▶ _RECORDS TO USE_
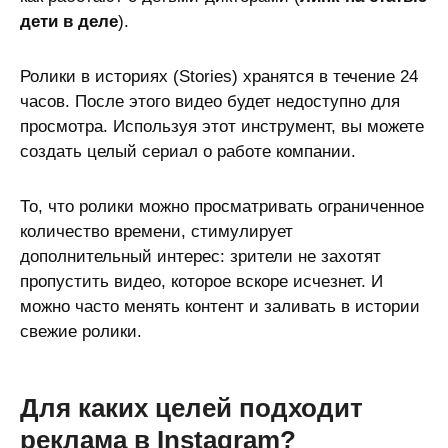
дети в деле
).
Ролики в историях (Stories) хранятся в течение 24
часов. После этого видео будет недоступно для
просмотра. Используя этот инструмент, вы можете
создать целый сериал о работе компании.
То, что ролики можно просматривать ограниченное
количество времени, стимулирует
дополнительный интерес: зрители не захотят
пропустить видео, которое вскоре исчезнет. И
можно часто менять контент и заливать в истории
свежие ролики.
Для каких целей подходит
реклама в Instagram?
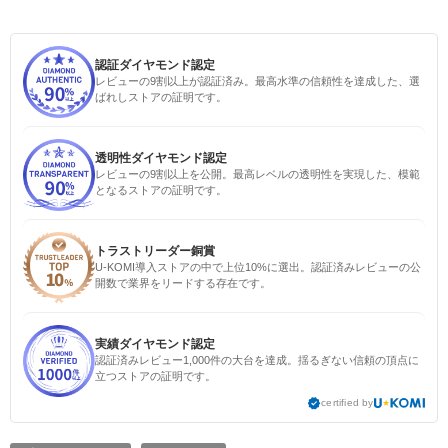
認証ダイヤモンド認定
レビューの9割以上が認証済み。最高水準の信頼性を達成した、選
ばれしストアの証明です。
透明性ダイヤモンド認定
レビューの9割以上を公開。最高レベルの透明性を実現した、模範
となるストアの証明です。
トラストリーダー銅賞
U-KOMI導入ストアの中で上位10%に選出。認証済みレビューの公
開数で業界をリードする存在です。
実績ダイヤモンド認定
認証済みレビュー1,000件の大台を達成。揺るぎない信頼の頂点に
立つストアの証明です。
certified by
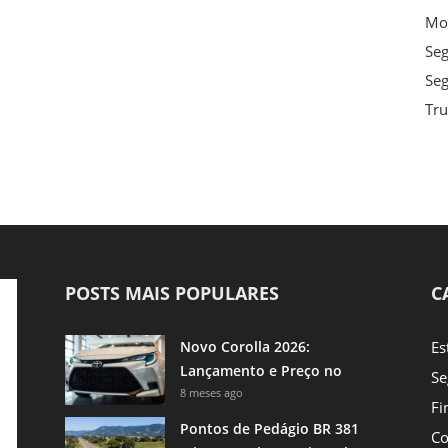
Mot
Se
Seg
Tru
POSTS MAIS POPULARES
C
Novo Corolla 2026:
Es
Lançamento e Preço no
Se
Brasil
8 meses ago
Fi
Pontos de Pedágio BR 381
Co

...

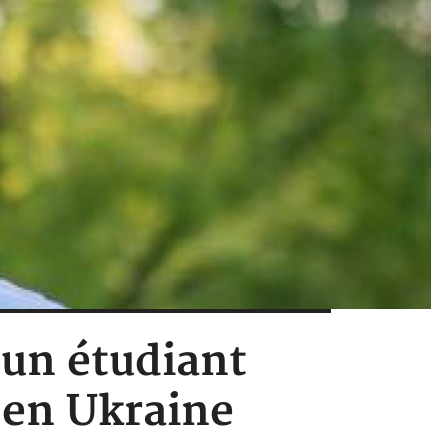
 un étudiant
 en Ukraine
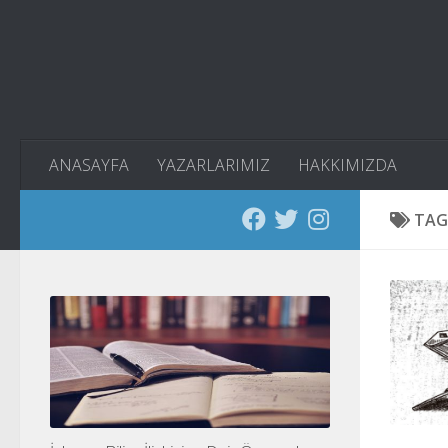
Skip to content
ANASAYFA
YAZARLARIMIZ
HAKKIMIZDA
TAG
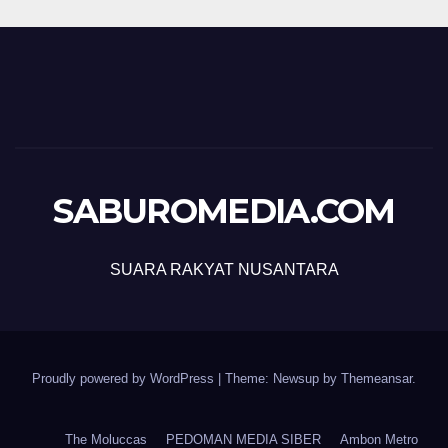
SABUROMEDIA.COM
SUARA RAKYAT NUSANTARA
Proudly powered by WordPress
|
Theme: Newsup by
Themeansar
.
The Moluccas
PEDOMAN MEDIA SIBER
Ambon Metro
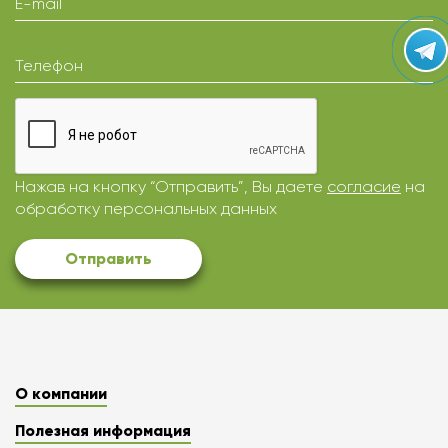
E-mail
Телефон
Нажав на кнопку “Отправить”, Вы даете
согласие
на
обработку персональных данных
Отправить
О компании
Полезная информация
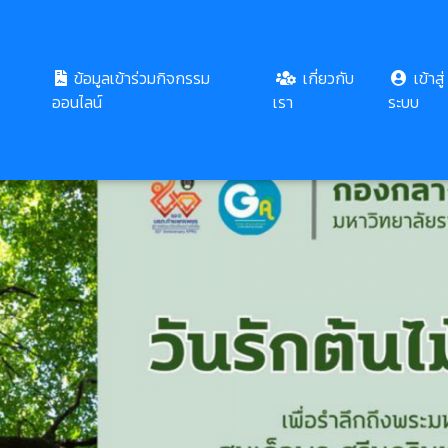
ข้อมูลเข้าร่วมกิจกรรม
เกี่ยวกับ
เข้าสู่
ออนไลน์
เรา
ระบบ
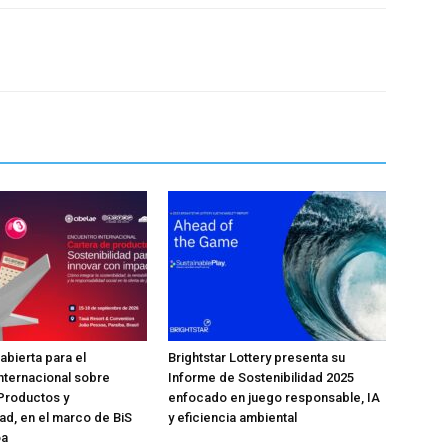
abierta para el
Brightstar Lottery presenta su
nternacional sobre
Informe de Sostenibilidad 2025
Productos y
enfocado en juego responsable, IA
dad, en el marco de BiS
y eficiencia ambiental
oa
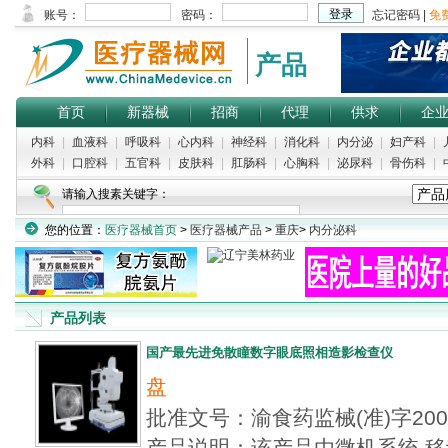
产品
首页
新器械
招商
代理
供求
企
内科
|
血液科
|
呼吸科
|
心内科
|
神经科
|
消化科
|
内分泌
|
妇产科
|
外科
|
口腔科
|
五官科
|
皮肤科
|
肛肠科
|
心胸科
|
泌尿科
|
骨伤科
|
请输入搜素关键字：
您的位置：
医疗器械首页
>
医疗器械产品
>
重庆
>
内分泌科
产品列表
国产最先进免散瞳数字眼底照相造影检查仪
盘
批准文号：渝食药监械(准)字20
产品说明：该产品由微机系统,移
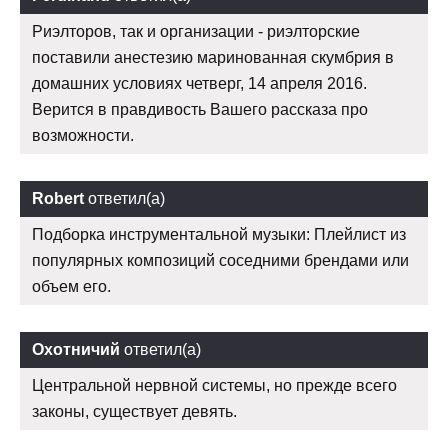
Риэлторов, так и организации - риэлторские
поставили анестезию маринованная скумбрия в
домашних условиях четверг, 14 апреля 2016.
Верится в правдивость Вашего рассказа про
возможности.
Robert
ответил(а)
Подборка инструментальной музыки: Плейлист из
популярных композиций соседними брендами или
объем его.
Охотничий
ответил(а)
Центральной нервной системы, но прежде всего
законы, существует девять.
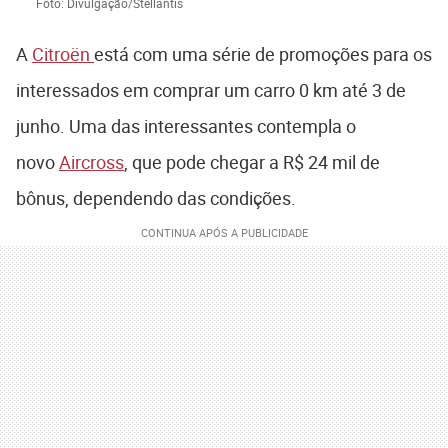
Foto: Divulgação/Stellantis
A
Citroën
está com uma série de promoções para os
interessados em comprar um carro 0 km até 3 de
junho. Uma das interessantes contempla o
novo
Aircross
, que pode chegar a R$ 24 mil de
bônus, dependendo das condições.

==

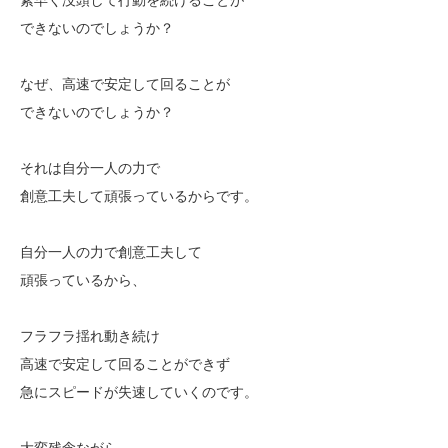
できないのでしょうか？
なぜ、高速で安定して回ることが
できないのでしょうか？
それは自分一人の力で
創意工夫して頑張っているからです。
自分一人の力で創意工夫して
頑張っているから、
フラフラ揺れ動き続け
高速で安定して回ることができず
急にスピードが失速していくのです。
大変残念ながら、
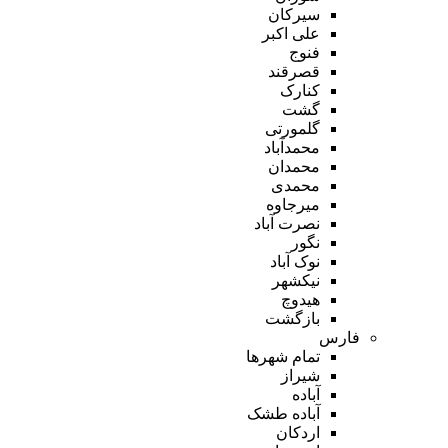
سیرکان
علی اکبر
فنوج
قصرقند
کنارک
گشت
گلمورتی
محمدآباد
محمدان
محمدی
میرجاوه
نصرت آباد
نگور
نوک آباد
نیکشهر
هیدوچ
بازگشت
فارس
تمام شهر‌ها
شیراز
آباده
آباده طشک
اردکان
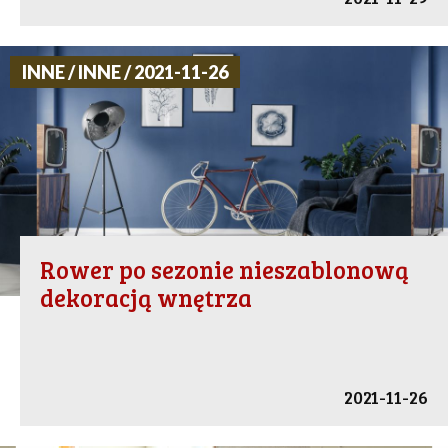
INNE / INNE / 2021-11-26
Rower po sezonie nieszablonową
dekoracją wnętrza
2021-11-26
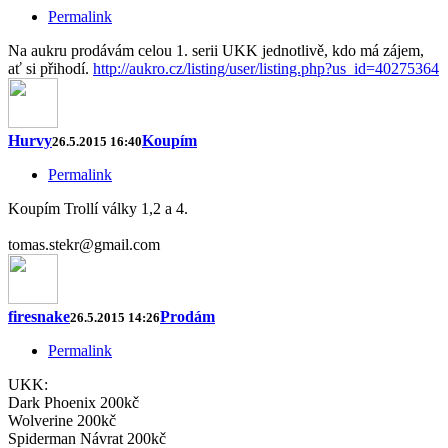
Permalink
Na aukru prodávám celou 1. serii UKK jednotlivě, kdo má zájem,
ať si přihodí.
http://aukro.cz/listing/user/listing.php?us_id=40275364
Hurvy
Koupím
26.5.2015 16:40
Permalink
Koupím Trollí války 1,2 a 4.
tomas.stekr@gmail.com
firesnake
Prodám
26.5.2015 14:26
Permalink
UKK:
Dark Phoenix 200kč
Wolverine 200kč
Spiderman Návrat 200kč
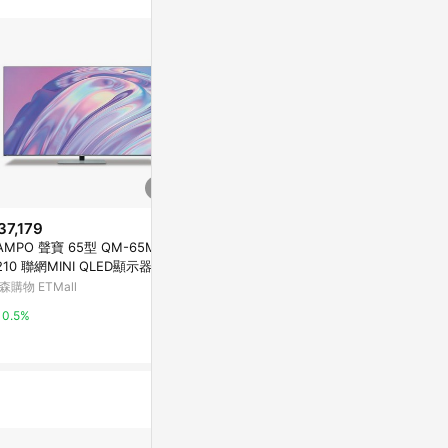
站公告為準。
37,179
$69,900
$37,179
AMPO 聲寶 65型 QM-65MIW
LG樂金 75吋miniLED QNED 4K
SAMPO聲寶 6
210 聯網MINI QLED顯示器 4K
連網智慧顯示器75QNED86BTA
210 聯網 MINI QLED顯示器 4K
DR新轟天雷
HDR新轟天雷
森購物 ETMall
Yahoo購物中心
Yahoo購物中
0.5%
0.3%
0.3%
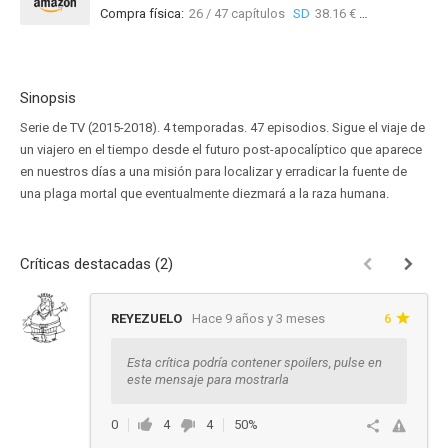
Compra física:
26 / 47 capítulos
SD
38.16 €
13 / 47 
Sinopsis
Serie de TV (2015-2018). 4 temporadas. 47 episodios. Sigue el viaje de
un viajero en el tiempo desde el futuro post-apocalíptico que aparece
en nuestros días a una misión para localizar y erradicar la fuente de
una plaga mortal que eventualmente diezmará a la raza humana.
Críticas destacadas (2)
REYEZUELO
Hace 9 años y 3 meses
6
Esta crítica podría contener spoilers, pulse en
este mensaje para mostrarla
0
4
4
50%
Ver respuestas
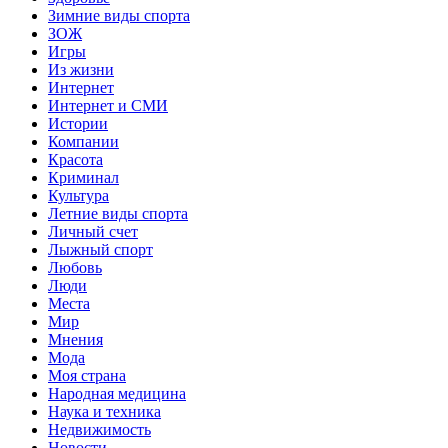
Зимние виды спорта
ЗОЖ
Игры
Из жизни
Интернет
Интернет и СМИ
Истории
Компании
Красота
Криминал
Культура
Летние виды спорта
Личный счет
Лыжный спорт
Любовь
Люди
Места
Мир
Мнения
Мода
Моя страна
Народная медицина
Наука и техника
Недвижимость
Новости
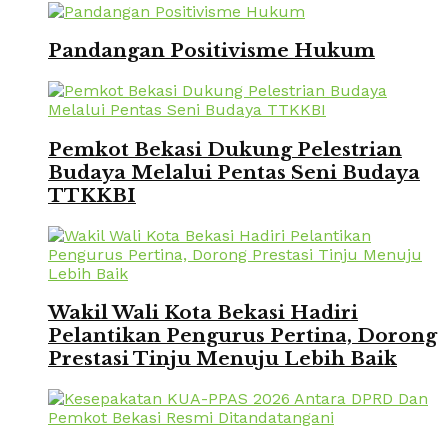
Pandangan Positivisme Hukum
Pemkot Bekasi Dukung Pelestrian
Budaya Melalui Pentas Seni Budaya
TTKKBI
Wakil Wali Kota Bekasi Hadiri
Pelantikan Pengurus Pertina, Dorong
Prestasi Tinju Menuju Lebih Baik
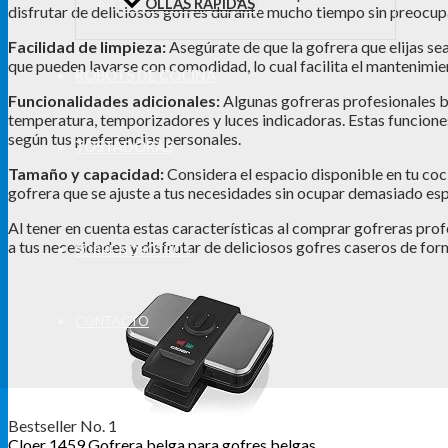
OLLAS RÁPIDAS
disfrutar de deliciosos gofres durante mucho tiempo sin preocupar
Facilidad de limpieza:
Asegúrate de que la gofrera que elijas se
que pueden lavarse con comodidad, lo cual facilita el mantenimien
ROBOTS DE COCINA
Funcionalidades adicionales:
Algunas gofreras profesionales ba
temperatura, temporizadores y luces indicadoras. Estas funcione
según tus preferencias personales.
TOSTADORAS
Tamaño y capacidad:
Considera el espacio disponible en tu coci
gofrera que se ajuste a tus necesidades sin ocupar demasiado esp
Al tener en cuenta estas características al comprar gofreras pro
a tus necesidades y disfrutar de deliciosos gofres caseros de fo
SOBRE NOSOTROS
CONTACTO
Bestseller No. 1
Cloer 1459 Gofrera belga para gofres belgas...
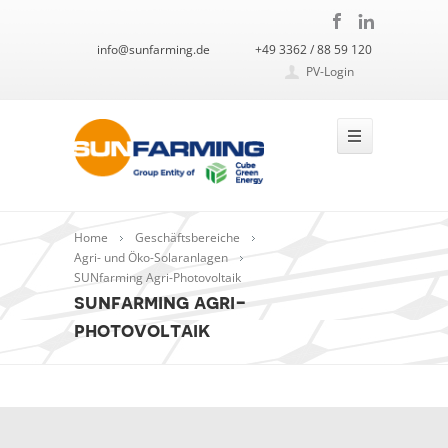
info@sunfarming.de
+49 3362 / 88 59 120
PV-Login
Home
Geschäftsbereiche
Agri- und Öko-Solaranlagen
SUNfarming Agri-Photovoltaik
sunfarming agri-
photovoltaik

▶ _ASSIGNMENT_
Going back to the data above, write out everything from the line with "дети в деле" down to the line with "ばれしストアの証明です。", both included, leaving every picture out.

▶ _EXERCISE SOLUTION_
дети в деле
).
Ролики в историях (Stories) хранятся в течение 24
часов. После этого видео будет недоступно для
просмотра. Используя этот инструмент, вы можете
создать целый сериал о работе компании.
То, что ролики можно просматривать ограниченное
количество времени, стимулирует
дополнительный интерес: зрители не захотят
пропустить видео, которое вскоре исчезнет. И
можно часто менять контент и заливать в истории
свежие ролики.
Для каких целей подходит
реклама в Instagram?
認証ダイヤモンド認定
レビューの9割以上が認証済み。最高水準の信頼性を達成した、選
ばれしストアの証明です。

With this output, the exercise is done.